UFC Bantamweights and Featherweights: Second-Class Weight Divisions

It has been over six months since the Zuffa folded the WEC into the UFC and officially introduced the bantamweights and featherweights into the octagon. Yet despite a great amount of talent at these new weights, the promotion is still treating them as …

It has been over six months since the Zuffa folded the WEC into the UFC and officially introduced the bantamweights and featherweights into the octagon. Yet despite a great amount of talent at these new weights, the promotion is still treating them as second-class divisions that are beneath its traditional weight classes.

On August 10 the UFC will be airing a live broadcast on cable television for hundreds of thousands of viewers. On the card will be Joseph Benavidez vs Eddie Wineland. The two fighters are both former world champions and Benavidez is ranked second or third in the world on most top-10 lists. While Brian Bowles vs Urijah Faber is going to determine the next challenger to the bantamweight title, this match puts the winner right in line behind them.

Those hundreds of thousands of viewers? Not a single one is going to see this fight. It isn’t being shown.

A fight essentially equivalent to Rashad Evans vs Tito Ortiz, which headlined the last UFC pay-per-view, has been deemed not good enough for a TV broadcast spot, an honor often given to reality show quarterfinalist washouts on Ultimate Fighter finales. In fact the fight isn’t even the final preliminary, but rather the second to last, as if to add insult to injury.

It isn’t just contenders matches that get snubbed; the UFC considers even championship bouts in their bantamweight and featherweight divisions to only be supporting fights. When Jose Aldo defended his UFC featherweight championship for the first time, it was as a lead-in to the welterweight championship fight. This wasn’t just a one-time thing: his next defense will be playing second fiddle on the UFC 136 card to the main event lightweight championship fight.

It is true that bantamweight champion Dominick Cruz defended his UFC title for the first time as the main event of UFC 132. Yet this was because of the star power of the challenger, Urijah Faber, not out of respect for the weight class. Cruz’s next defense?
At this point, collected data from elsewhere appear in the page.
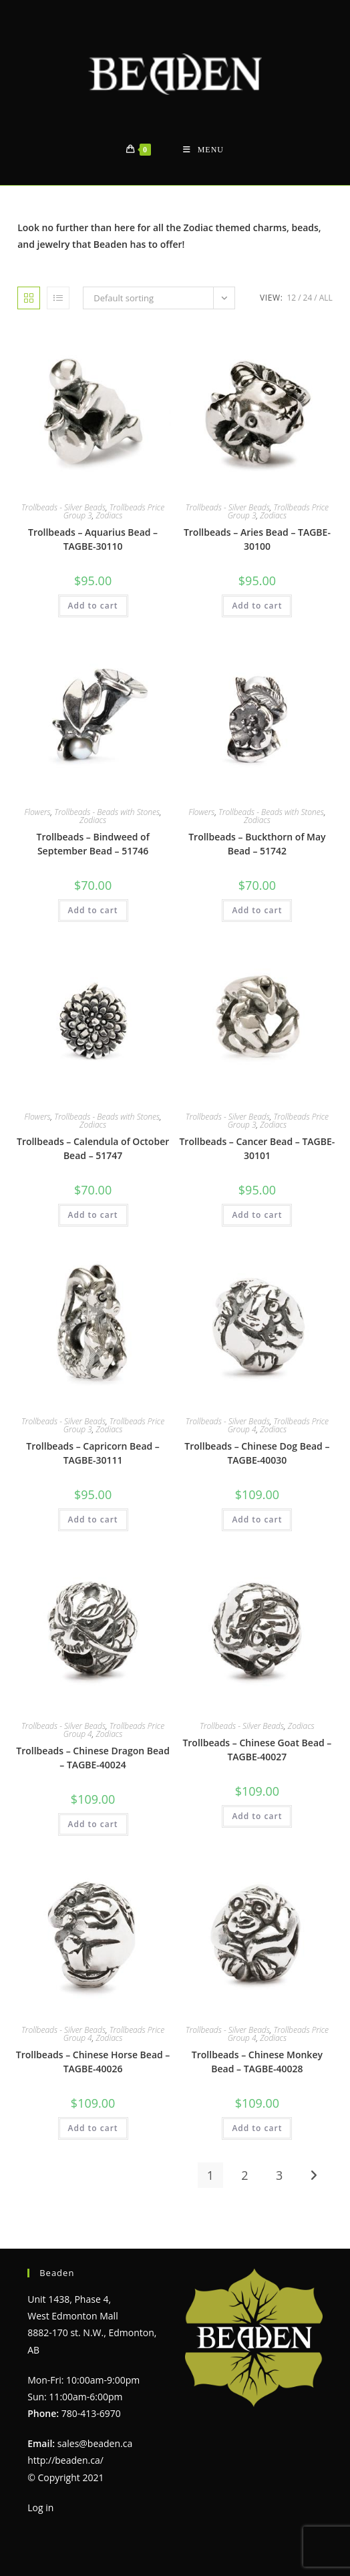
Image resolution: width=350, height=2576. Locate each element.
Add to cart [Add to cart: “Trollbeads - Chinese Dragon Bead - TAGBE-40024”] (93, 1824)
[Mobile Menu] (203, 150)
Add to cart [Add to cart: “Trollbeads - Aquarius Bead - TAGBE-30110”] (93, 605)
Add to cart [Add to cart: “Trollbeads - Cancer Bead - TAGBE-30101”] (257, 1215)
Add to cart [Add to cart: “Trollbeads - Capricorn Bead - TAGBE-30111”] (93, 1519)
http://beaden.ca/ (65, 2460)
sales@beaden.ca (94, 2443)
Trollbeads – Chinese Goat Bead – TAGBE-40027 (256, 1749)
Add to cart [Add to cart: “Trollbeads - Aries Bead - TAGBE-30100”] (257, 605)
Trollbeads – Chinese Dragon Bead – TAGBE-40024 (93, 1757)
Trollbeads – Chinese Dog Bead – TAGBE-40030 (256, 1453)
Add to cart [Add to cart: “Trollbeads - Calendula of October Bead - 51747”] (93, 1215)
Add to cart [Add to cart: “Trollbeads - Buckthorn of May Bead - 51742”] (257, 910)
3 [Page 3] (279, 2175)
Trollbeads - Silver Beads (63, 507)
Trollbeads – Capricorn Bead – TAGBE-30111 (93, 1453)
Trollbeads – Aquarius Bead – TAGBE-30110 (93, 539)
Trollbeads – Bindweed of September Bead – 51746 (92, 843)
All (326, 297)
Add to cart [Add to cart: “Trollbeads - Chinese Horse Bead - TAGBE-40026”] (93, 2128)
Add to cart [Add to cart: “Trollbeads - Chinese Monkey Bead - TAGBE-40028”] (257, 2128)
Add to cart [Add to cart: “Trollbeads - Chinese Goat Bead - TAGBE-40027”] (257, 1816)
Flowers (38, 812)
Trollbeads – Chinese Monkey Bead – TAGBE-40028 (257, 2061)
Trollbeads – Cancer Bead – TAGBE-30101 (257, 1148)
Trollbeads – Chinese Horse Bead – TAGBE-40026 (93, 2061)
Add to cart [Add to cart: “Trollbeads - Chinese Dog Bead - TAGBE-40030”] (257, 1519)
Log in (40, 2507)
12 (291, 297)
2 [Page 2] (244, 2175)
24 (308, 297)
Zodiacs (109, 515)
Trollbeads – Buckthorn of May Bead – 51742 (256, 843)
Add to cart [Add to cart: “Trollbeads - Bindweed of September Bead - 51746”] (93, 910)
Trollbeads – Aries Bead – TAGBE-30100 (257, 539)
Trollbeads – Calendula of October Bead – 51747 (93, 1148)
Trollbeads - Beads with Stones (107, 812)
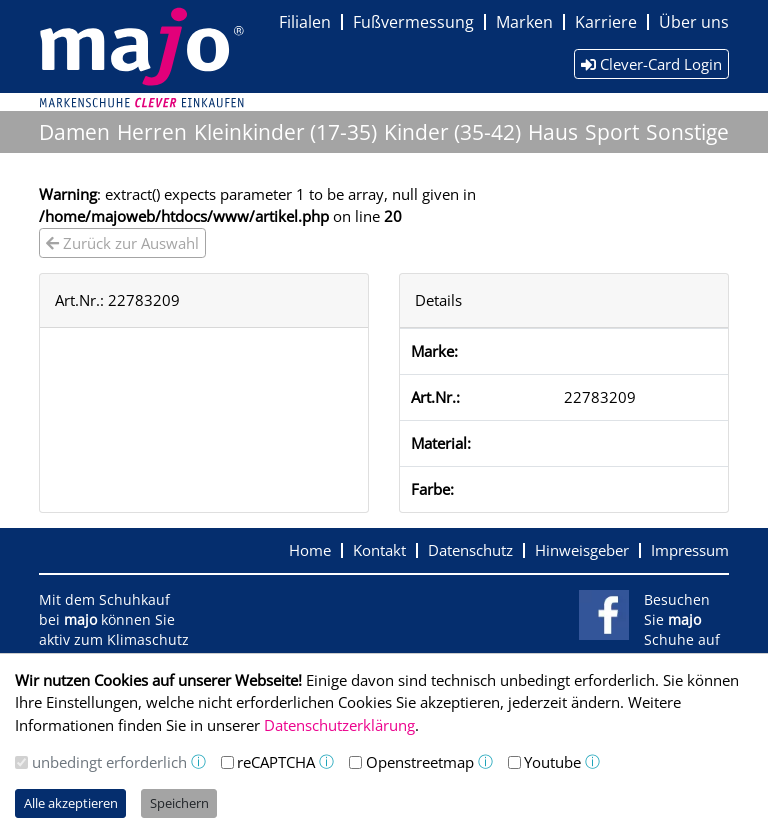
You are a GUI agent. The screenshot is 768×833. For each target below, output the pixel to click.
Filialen (305, 22)
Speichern (179, 803)
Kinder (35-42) (452, 132)
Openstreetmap (420, 762)
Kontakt (379, 550)
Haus (553, 132)
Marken (524, 22)
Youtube (552, 762)
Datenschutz (470, 550)
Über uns (694, 22)
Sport (612, 132)
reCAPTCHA (276, 762)
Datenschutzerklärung (339, 725)
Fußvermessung (413, 22)
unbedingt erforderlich (109, 762)
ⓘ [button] (198, 761)
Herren (152, 132)
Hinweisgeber (582, 550)
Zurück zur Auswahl (122, 243)
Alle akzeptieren (71, 803)
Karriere (606, 22)
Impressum (690, 550)
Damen (74, 132)
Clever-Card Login (651, 64)
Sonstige (687, 132)
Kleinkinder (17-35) (285, 132)
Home (310, 550)
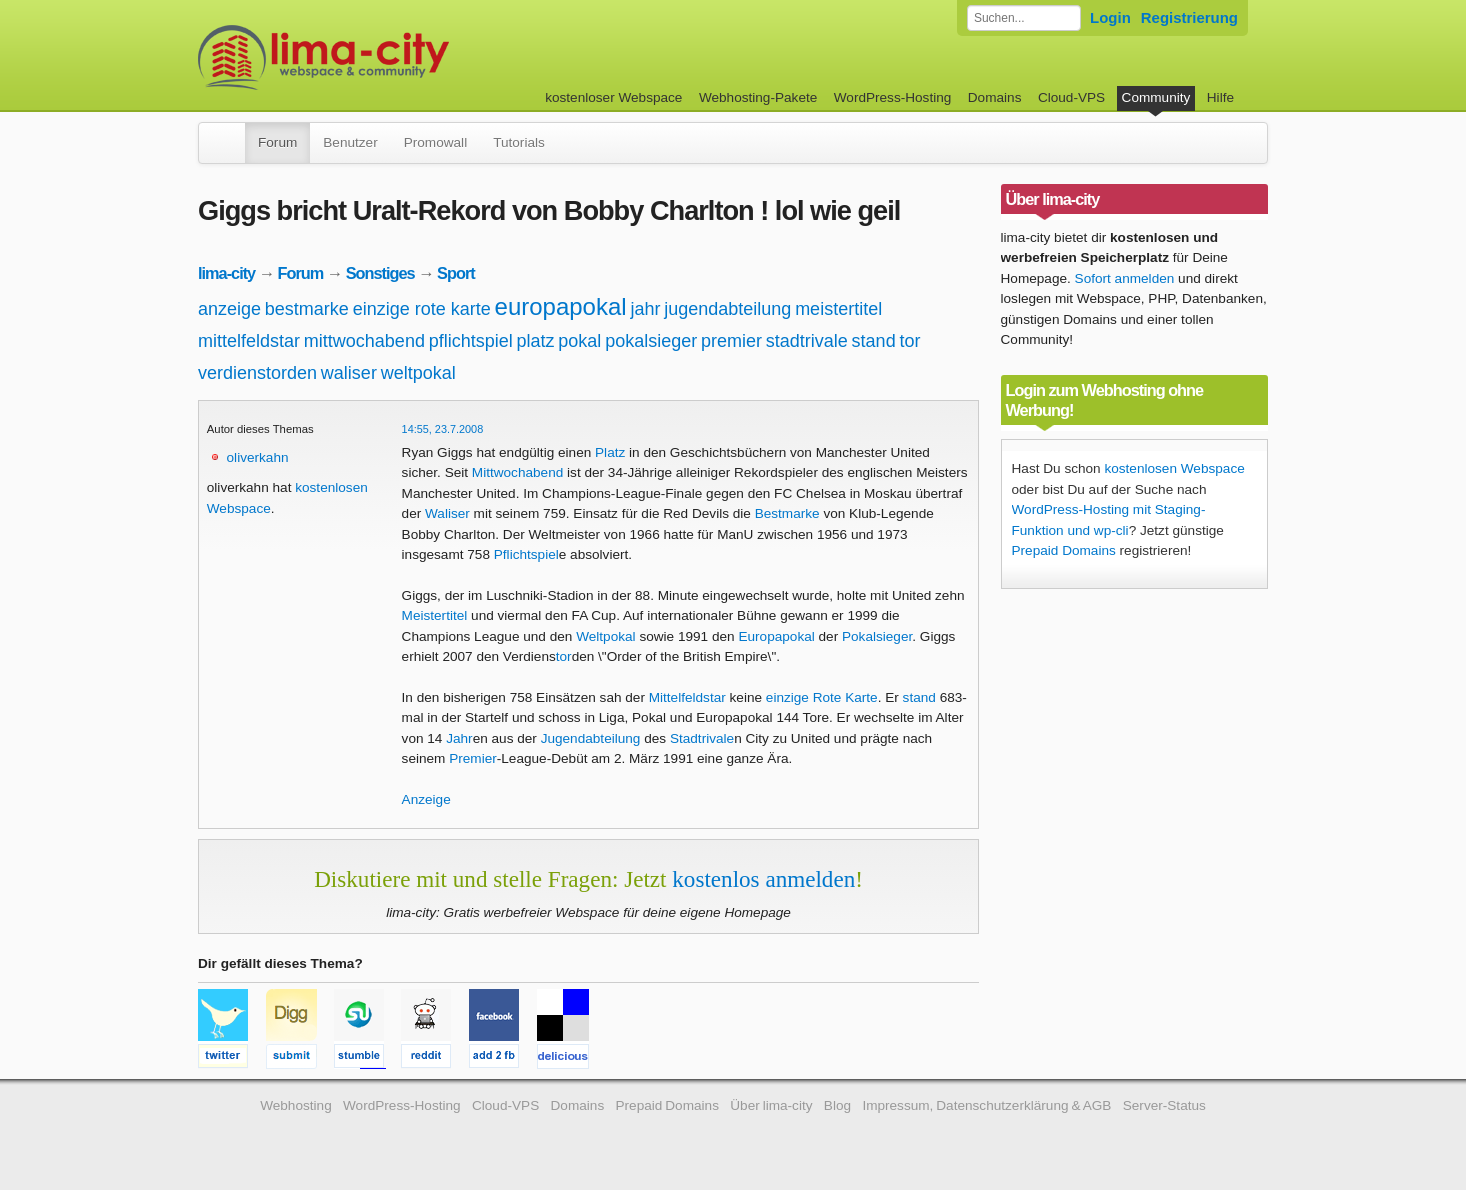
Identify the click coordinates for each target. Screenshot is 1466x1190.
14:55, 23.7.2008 (443, 429)
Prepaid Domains (1064, 550)
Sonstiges (380, 273)
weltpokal (418, 373)
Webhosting (296, 1105)
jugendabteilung (727, 309)
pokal (579, 341)
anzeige (229, 309)
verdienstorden (257, 373)
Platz (610, 452)
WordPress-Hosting (893, 97)
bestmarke (307, 309)
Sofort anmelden (1125, 278)
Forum (277, 142)
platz (536, 341)
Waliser (447, 513)
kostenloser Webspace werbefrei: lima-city (398, 57)
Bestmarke (787, 513)
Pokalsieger (877, 636)
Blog (837, 1105)
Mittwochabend (517, 472)
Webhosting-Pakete (758, 97)
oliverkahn (258, 457)
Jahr (459, 738)
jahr (645, 309)
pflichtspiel (471, 341)
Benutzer (350, 142)
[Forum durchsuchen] (1024, 18)
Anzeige (426, 799)
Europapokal (776, 636)
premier (731, 341)
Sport (456, 273)
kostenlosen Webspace (1174, 468)
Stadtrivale (702, 738)
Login (1110, 17)
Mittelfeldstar (687, 697)
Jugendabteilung (591, 738)
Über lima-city (771, 1105)
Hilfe (1220, 97)
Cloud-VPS (1071, 97)
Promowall (435, 142)
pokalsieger (651, 341)
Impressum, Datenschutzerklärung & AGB (986, 1105)
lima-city (226, 273)
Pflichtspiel (526, 554)
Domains (995, 97)
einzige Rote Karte (822, 697)
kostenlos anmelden (763, 879)
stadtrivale (807, 341)
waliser (349, 373)
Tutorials (519, 142)
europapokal (561, 306)
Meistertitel (435, 615)
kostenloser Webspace (613, 97)
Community (1156, 97)
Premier (473, 758)
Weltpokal (605, 636)
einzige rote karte (422, 309)
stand (874, 341)
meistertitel (838, 309)
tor (909, 341)
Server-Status (1164, 1105)
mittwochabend (364, 341)
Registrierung (1189, 17)
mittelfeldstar (249, 341)
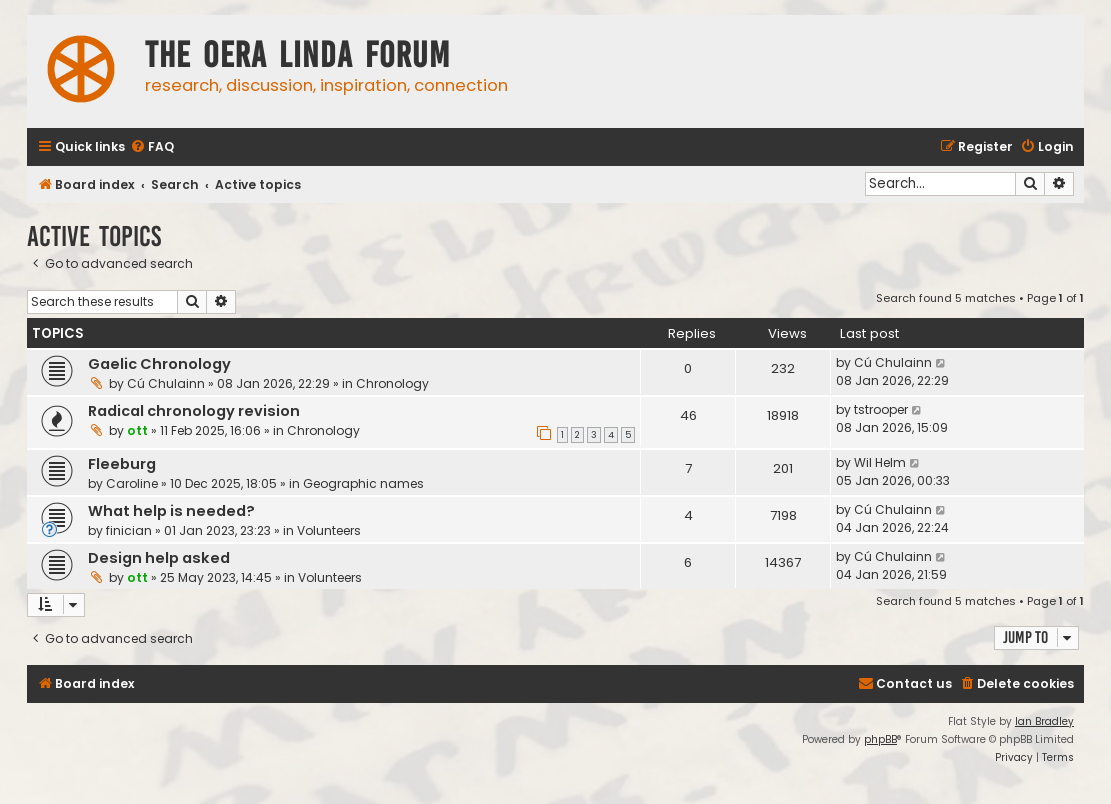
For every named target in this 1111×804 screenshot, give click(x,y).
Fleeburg (122, 464)
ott (137, 430)
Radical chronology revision (194, 411)
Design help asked (159, 558)
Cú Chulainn (166, 383)
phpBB (880, 739)
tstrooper (881, 409)
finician (129, 530)
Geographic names (363, 483)
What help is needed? (171, 511)
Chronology (392, 383)
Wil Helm (880, 462)
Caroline (132, 483)
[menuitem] (152, 147)
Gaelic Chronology (159, 364)
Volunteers (329, 530)
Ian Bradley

It will be the main event…of a card on television.

Would Georges St-Pierre, Anderson Silva or Jon Jones ever defend their title on a free card? Of course not. Their championship titles have too much prestige for that. Yet the lighter weight classes are considered to be second-rate compared to these more important divisions.

There doesn’t seem to be a good reason for this. Three possibilities come to mind: the divisions aren’t well known, the main fighters aren’t popular, or the talent isn’t good enough.

The argument that casual fans of the UFC aren’t acquainted well enough with these new weight classes would help explain why Cruz’s next defense needs to be seen on television for free. This seems dubious as Cruz already scored Fight of the Night while beating superstar Faber on a main event of a pay-per-view, but is possible.

Yet that doesn’t explain why future contender’s match Benavidez vs Wineland wouldn’t be on the Versus card this weekend, despite being veterans of numerous WEC broadcasts on the exact same channel. If the UFC is worried about people not knowing who the new fighters are, reducing their air time isn’t exactly a brilliant strategy.

As for the fighters being known but simply not popular, it has already been pointed out that Cruz surely gained a ton of momentum in his last event. What about now perennial co-main event fighter Jose Aldo?

Last year at the World MMA Awards Jose Aldo was voted by fans to be Fighter of the Year over Brock Lesnar, Mauricio Rua, Anderson Silva and Frankie Edgar, the latter being the one who will get to be the main event on Aldo’s next card. If constantly-unable-to-finish Georges St-Pierre and hit-or-miss-performance Anderson Silva can get guaranteed main event status every time, there is no reason why Cruz and Aldo shouldn’t be able to get the same.

The only remaining answer is that the talent isn’t that good, and this doesn’t hold up. The bantamweight and featherweight fighters haven’t had trouble winning their fair share of post-fight bonuses, and indeed the champions both got Fight of the Night in their last performance.

Most pound-for-pound rankings list Jose Aldo as third in the world, behind only St-Pierre and Anderson Silva, while Cruz ranks not far behind in the top 10. And looking at rankings by weight, any top-10 list of bantamweights or featherweights will show just as many are UFC fighters as the rankings for any other weight class.

The bantamweight and featherweight divisions may be new to the UFC compared to the traditional weight classes, but over the past few months have more than proved that they are just as talented and exciting. It is time for Zuffa to stop treating its lighter weights as second-class divisions and give them the notoriety and prestige they deserve.